2. The method of claim 1, wherein normalizing comprises:
(a) (iv) assigning the frequency of use of each codon associated with the first amino acid and removed in step (iii) to the remaining codons associated with said first amino acid; and
(b) Repeating step (a) for each amino acid to generate the normalized codon usage table.
3. The method of claim 2, wherein the frequency of usage of the removed codons is equally distributed among the remaining codons.
4. The method of claim 2, wherein the usage frequency of the removed codons is apportioned among the remaining codons based on the usage frequency of each remaining codon.
5. The method of any preceding claim, wherein selecting a codon for each amino acid comprises:
(a) Identifying one or more codons in the normalized codon usage table that are associated with a first amino acid of the amino acid sequence;
(b) Selecting codons associated with the first amino acid, wherein a probability of selecting a codon is equal to a frequency of usage associated with the codon associated with the first amino acid in the normalized codon usage table; and
(c) Repeating steps (a) and (b) until a codon has been selected for each amino acid in the amino acid sequence.
6. The method of any preceding claim, wherein step (v) is performed a plurality of times to generate a list of optimized nucleotide sequences.
7. A method as claimed in any preceding claim, wherein the threshold frequency is selectable by a user.
8. The method according to any preceding claim, wherein the threshold frequency is in the range of 5% -30%, in particular 5%, 10%, or 15%, or 20%, or 25%, or 30%, or in particular 10%.
9. The method of any of claims 6 to 8, further comprising:
the list of optimized nucleotide sequences is screened to identify and remove optimized nucleotide sequences that do not meet one or more criteria.

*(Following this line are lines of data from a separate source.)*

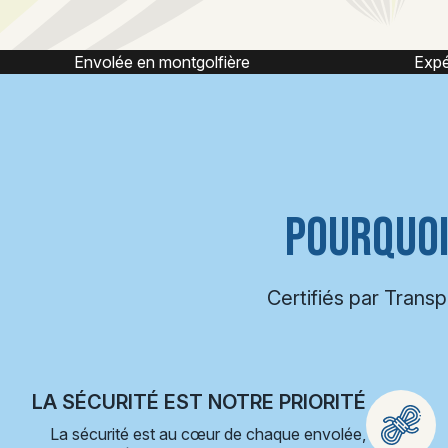
ière
Expérience montgolfière
POURQUOI
Certifiés par Trans
LA SÉCURITÉ EST NOTRE PRIORITÉ
La sécurité est au cœur de chaque envolée,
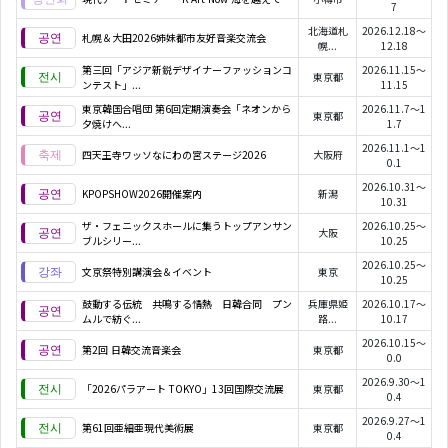
7
北海道札
2026.12.18～
札幌＆大田2026姉妹都市友好音楽交流会
幌...
12.18
第三回「アジア新鋭デザイナーファッションコ
2026.11.15～
東京都
ンテスト」...
11.15
東京韓国合唱団 第6回定期演奏会「ネオンから
2026.11.7～1
東京都
夕焼けへ...
1.7
2026.11.1～1
四天王寺ワッソなにわの宮ステージ2026
大阪府
0.1
2026.10.31～
KPOPSHOW2026開催案内
新潟
10.31
ザ・フェニックスホールに集うトップアンサン
2026.10.25～
大阪
ブルシリー...
10.25
2026.10.25～
文京祭特別講演会＆イベント
東京
10.25
鼓動する伝統 共鳴する情熱 日韓合同 プン
兵庫県姫
2026.10.17～
ムルで紡ぐ...
路...
10.17
2026.10.15～
第2回 日韓交流音楽会
東京都
0.0
2026.9.30～1
「2026パラアート TOKYO」13回国際交流展
東京都
0.4
2026.9.27～1
第61回亜細亜現代美術展
東京都
0.4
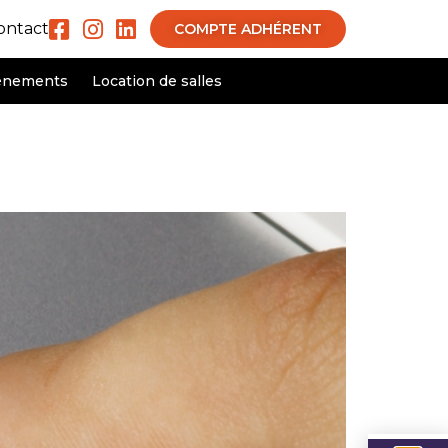
ontact
COMPTE ADHÉRENT
ènements
Location de salles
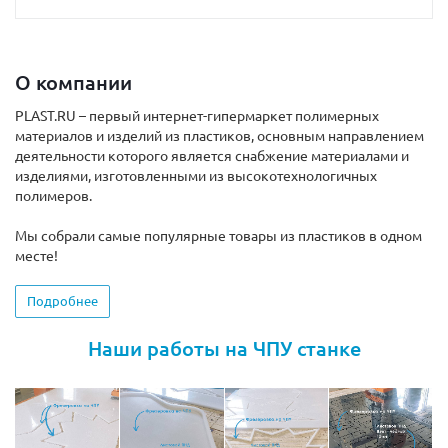
О компании
PLAST.RU – первый интернет-гипермаркет полимерных
материалов и изделий из пластиков, основным направлением
деятельности которого является снабжение материалами и
изделиями, изготовленными из высокотехнологичных
полимеров.
Мы собрали самые популярные товары из пластиков в одном
месте!
Подробнее
Наши работы на ЧПУ станке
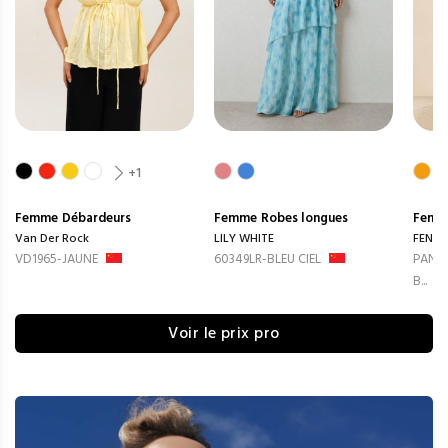
+1
Femme
Débardeurs
Femme
Robes longues
Femm
Van Der Rock
LILY WHITE
FENG
VD1965-JAUNE
60349LR-BLEU CIEL
PANTA
B...
Voir le prix pro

10. The method of claim 9, wherein screening the list of optimized nucleotide sequences comprises, for each of the one or more criteria:
determining whether each optimized nucleotide sequence in the list of optimized nucleotide sequences or the most recently updated list meets the criteria; and
updating the list of optimized nucleotide sequences by removing the nucleotide sequence from the list or a most recently updated list if any nucleotide sequence does not meet the criteria.
11. The method of claim 10, wherein determining whether each optimized nucleotide sequence in the list of optimized nucleotide sequences or the most recently updated list meets the criteria comprises, for each nucleotide sequence:
determining whether the first portion of the nucleotide sequence meets the criteria, and wherein updating the list of optimized nucleotide sequences comprises:
removing said nucleotide sequence if said first portion does not meet said criterion.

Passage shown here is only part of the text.